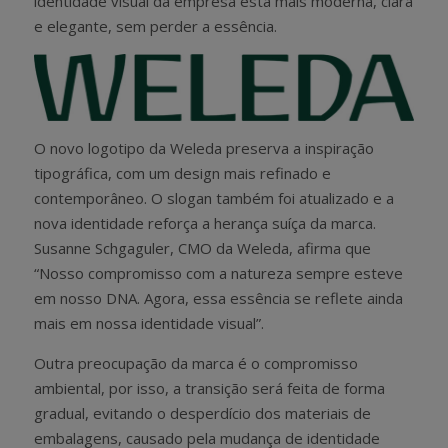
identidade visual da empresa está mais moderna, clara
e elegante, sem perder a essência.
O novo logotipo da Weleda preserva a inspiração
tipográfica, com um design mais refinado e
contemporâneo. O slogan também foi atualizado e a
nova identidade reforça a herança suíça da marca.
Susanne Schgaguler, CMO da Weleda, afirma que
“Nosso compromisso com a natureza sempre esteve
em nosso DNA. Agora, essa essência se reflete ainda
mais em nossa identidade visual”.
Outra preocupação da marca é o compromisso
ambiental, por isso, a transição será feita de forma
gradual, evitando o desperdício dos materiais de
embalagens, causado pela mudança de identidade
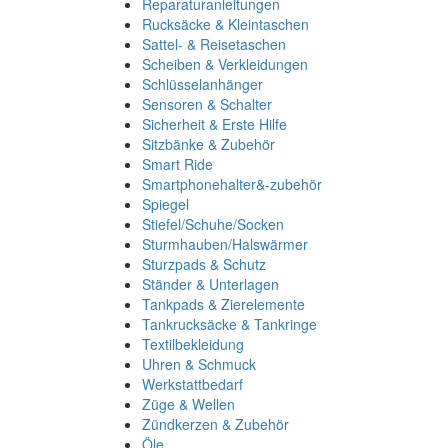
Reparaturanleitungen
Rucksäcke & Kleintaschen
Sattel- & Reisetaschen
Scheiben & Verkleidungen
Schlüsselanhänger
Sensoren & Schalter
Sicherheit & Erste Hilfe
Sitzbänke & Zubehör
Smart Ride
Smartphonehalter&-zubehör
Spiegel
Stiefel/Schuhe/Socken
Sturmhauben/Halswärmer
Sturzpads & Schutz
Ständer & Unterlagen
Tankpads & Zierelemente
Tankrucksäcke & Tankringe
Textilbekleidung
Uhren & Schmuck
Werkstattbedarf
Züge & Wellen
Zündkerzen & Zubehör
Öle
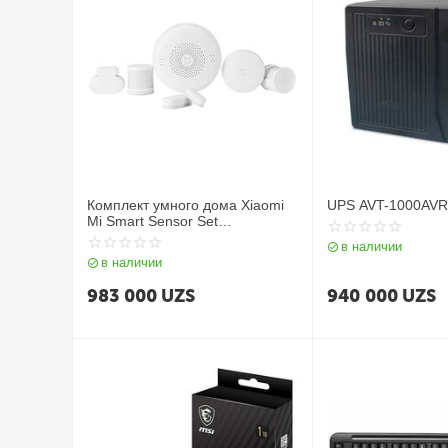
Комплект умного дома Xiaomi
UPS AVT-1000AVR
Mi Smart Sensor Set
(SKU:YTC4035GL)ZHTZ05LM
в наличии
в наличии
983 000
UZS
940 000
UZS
--
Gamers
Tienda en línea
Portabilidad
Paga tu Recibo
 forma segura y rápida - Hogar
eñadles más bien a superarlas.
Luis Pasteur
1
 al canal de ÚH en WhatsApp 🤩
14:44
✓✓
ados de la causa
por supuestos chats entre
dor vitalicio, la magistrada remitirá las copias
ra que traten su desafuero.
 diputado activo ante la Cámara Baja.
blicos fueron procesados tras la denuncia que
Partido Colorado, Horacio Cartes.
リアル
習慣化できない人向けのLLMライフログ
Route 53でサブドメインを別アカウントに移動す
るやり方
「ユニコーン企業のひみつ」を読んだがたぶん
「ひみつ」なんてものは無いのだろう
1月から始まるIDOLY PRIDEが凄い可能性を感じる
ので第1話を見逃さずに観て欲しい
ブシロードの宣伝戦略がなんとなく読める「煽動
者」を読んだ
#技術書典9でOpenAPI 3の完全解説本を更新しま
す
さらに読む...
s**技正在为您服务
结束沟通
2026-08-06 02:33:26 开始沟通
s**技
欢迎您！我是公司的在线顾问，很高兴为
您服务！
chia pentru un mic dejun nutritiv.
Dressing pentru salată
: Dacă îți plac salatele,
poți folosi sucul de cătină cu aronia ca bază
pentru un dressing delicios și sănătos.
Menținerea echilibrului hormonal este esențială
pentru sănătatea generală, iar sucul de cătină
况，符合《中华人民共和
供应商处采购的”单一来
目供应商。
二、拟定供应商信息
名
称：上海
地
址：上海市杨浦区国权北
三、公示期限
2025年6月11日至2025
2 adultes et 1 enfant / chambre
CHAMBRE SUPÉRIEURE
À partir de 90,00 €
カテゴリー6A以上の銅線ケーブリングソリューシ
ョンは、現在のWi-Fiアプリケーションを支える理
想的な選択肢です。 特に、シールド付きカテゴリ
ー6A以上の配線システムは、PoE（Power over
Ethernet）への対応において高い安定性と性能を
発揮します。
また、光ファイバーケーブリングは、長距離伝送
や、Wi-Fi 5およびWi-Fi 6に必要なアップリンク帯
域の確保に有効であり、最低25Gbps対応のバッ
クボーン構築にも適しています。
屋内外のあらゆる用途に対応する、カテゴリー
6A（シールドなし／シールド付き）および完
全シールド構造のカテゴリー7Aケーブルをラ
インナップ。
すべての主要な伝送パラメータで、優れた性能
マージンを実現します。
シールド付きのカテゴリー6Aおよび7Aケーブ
--
> Work to be completed
In the records above, how many lines include "mais"? Answer with the number alone.

> Task output
3